- WHAT YOU SHOULD DO
Look through the lines below and copy each one that includes "caramels".

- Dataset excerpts
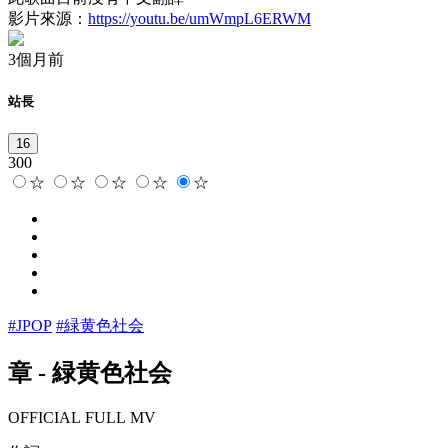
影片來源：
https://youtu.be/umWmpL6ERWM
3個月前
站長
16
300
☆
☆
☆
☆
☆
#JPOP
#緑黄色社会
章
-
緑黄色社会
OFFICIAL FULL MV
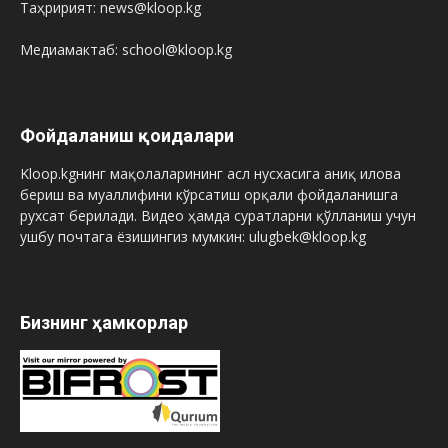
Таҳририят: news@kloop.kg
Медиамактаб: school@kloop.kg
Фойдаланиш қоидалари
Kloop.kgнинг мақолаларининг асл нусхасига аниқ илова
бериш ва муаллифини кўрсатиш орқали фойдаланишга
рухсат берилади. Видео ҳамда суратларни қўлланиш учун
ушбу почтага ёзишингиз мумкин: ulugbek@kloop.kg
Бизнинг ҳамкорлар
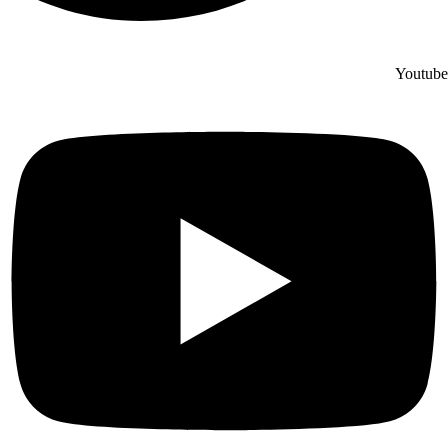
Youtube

...

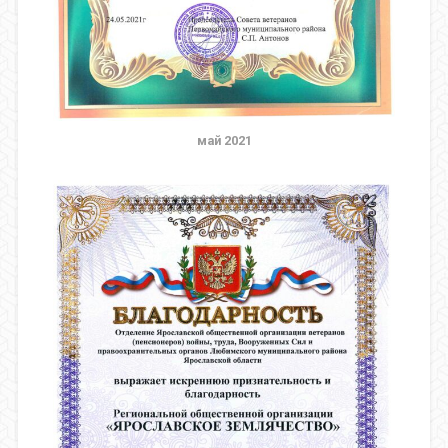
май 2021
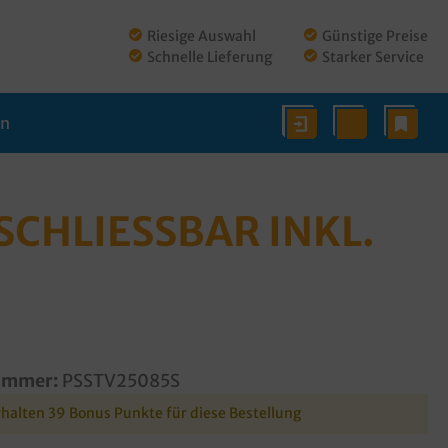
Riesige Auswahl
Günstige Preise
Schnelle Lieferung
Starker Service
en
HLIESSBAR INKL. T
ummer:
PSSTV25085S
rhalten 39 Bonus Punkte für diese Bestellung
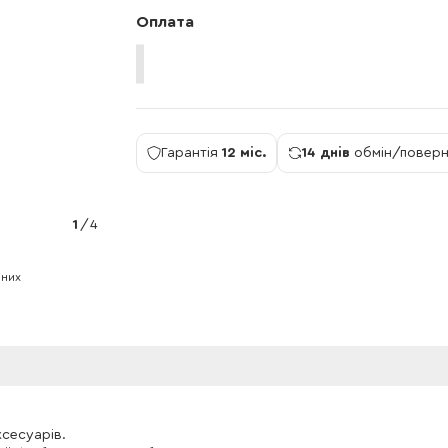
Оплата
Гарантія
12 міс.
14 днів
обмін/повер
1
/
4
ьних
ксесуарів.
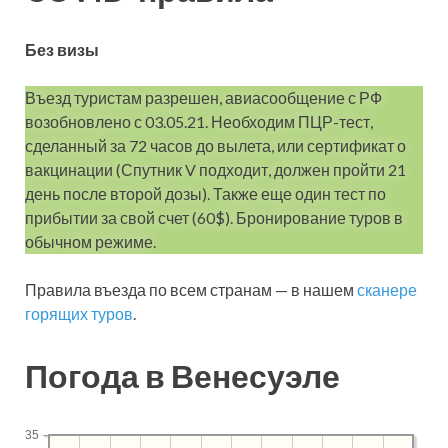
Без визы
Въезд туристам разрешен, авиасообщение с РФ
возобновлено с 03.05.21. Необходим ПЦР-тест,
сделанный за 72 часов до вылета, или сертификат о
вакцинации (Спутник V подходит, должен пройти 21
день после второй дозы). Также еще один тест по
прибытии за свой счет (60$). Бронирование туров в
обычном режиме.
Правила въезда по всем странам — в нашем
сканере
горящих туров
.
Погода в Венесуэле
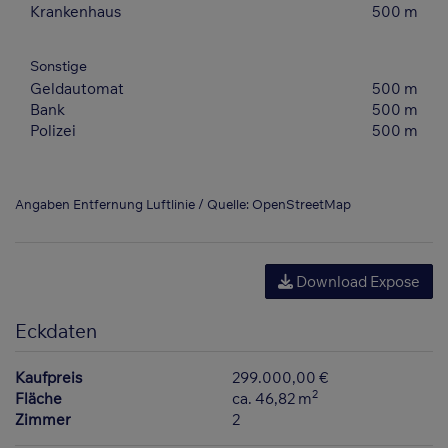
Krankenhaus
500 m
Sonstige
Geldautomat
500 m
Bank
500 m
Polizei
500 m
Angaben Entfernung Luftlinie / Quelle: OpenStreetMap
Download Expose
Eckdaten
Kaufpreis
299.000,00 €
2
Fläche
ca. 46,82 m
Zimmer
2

---

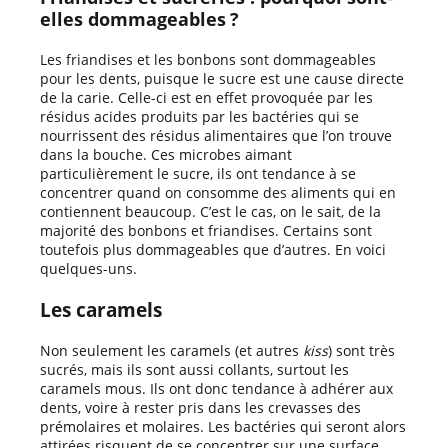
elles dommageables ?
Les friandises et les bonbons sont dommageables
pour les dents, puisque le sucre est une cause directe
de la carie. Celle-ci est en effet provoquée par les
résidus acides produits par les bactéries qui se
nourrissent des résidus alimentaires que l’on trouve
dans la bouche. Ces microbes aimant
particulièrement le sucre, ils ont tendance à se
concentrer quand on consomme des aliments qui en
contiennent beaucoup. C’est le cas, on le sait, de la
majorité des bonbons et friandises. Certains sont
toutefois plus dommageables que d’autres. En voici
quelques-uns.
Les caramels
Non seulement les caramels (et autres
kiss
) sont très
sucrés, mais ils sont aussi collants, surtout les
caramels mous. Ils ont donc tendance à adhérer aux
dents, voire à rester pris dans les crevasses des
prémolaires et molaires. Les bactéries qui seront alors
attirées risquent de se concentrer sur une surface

- WRITTEN REPLY
Les caramels
Non seulement les caramels (et autres
caramels mous. Ils ont donc tendance à adhérer aux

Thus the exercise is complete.